To Dub or Not to Dub
With each album, New York-based Dub Trio stray further and further from the musical genre identified in their name. On their latest, IV, these accomplished musicians flex their power-metal muscle with 40 minutes of “instru-metal” compositions accented by effects and rare dub-istry instead of reggae-beat DJ-loop numbers.
Guitarist D.P. Holmes, bassist Stuart Brooks, and drummer Joe Tombino work individually as session players by day, having recorded with the likes of The Fugees, Common, and Macy Gray. Together they craft sludgy doom-metal numbers. Each tune on IV contains little surprises—a quick stutter here, a split-second of utter silence there—to remind you that the band are more than three guys playing instruments.
The album begins with “En Passant,” which starts as a canon but changes into a Fugazi-like bass/drum pedestal, each measure with its own colorful electronically enhanced bit thrown in. The end of “Swarm” sounds like something inspired by Louder than Love-era Soundgarden. When we reach the fifth number, the metal edge is given a rest in synth-driven “Ends Justify the Means.”
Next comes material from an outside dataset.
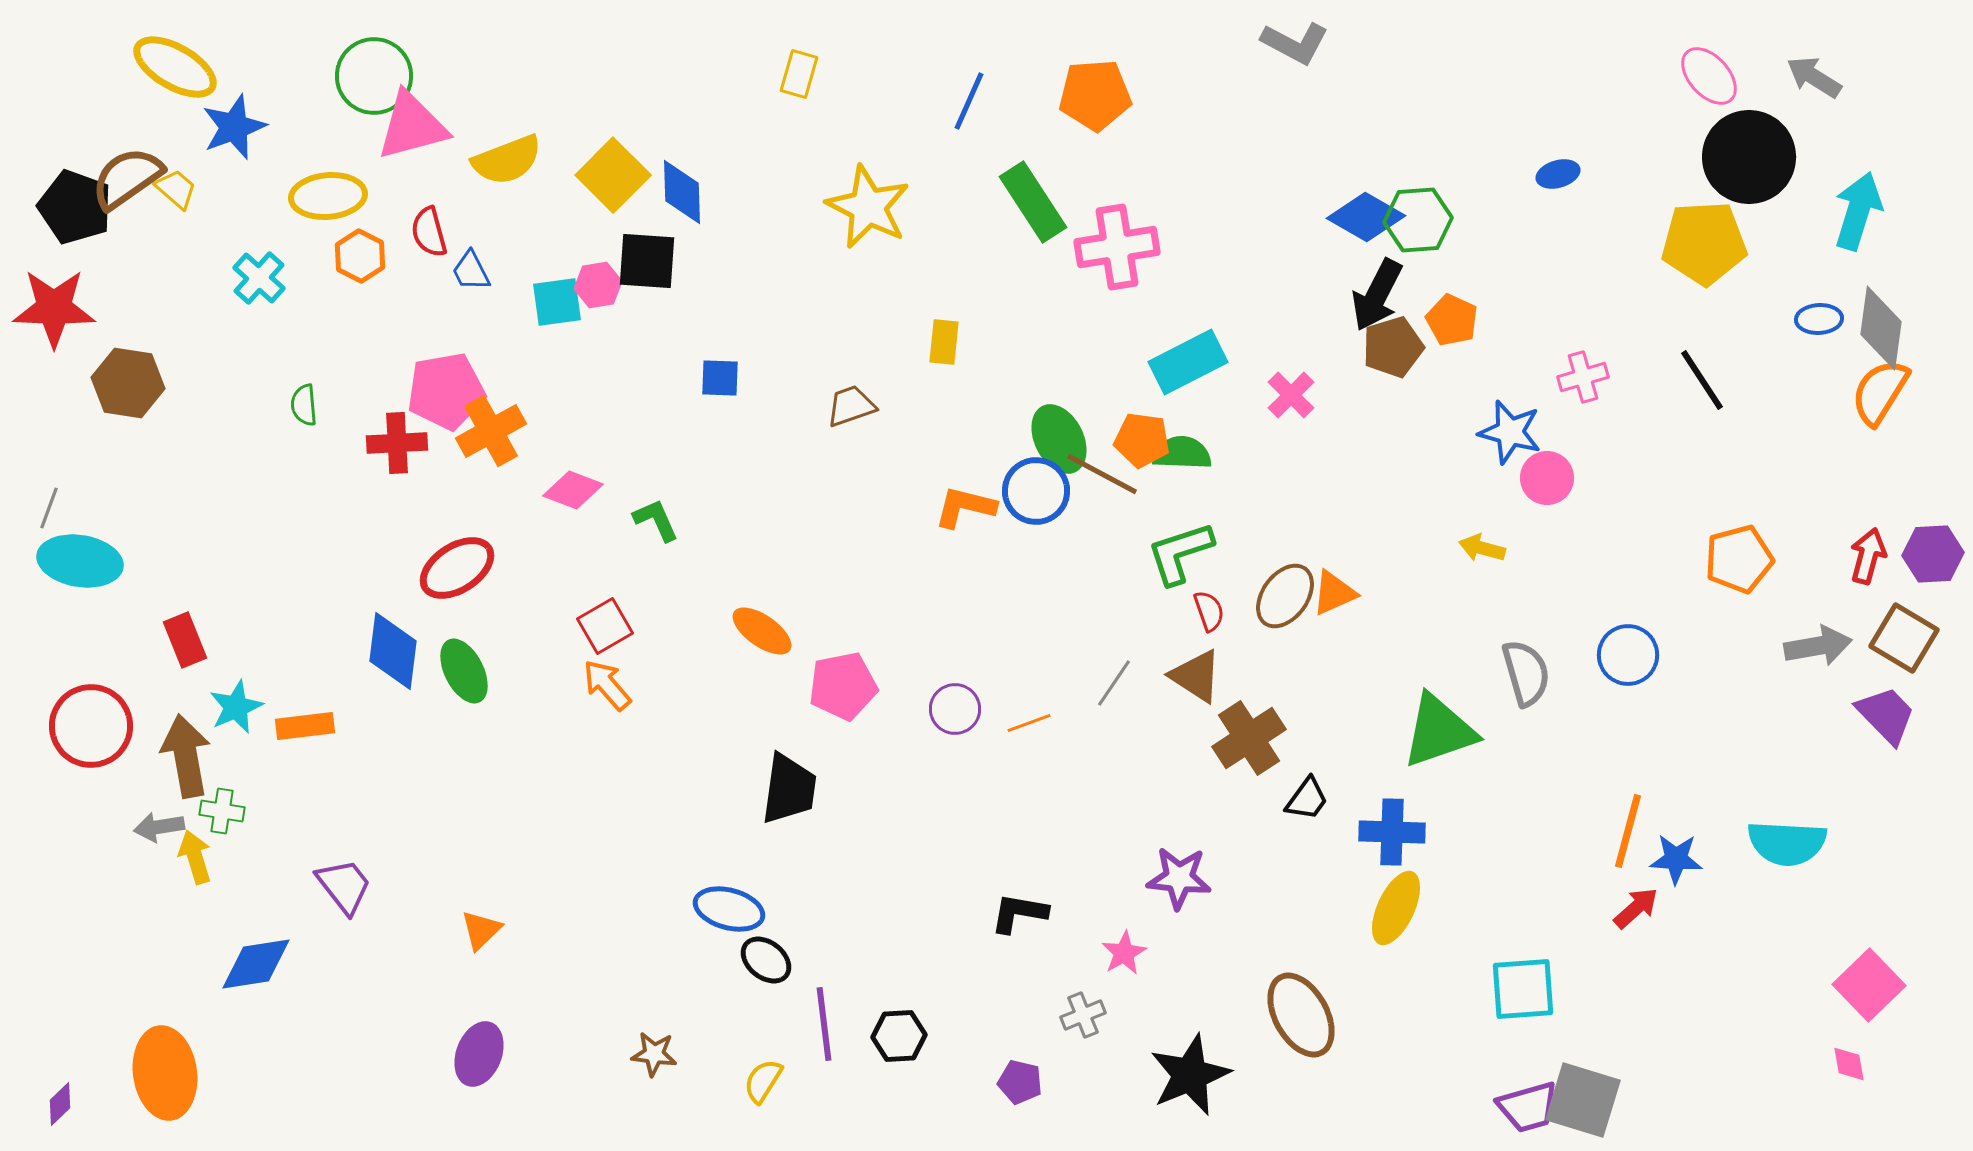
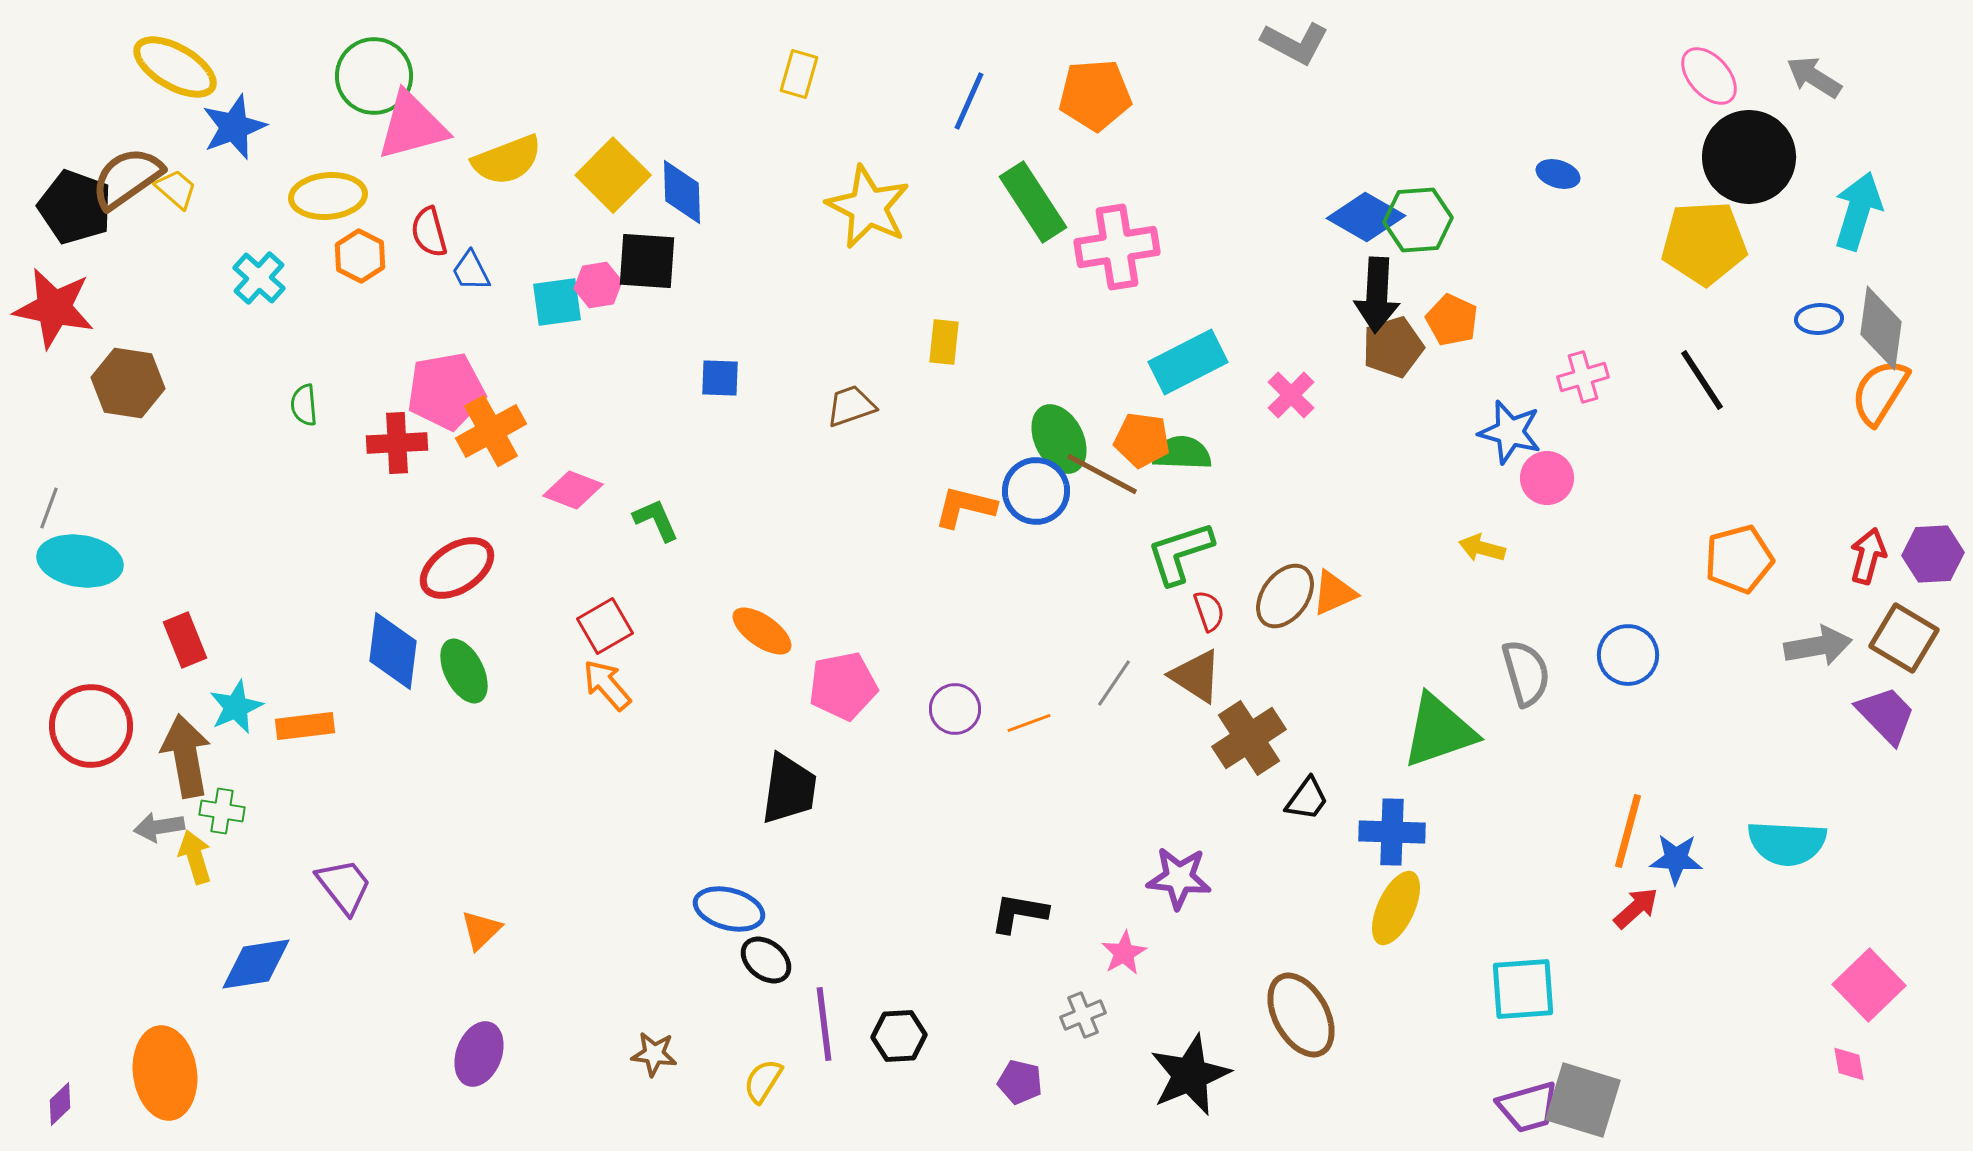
blue ellipse at (1558, 174): rotated 33 degrees clockwise
black arrow at (1377, 295): rotated 24 degrees counterclockwise
red star at (54, 308): rotated 10 degrees clockwise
After that, IV gets more varied. “Words” is a brief Sabbath-y interlude. “1:1:618” arranges different sound effects into a slow beat. The album ends with the 9-plus-minute “Thousand Island Stare,” which brings all of these elements together. Fans of dub will either praise the Trio’s ingenuity or blaspheme them for straying so far. Fans of Dub Trio already get it, and will no doubt enjoy IV as a suitable successor to 2008’s Another Sound is Dying.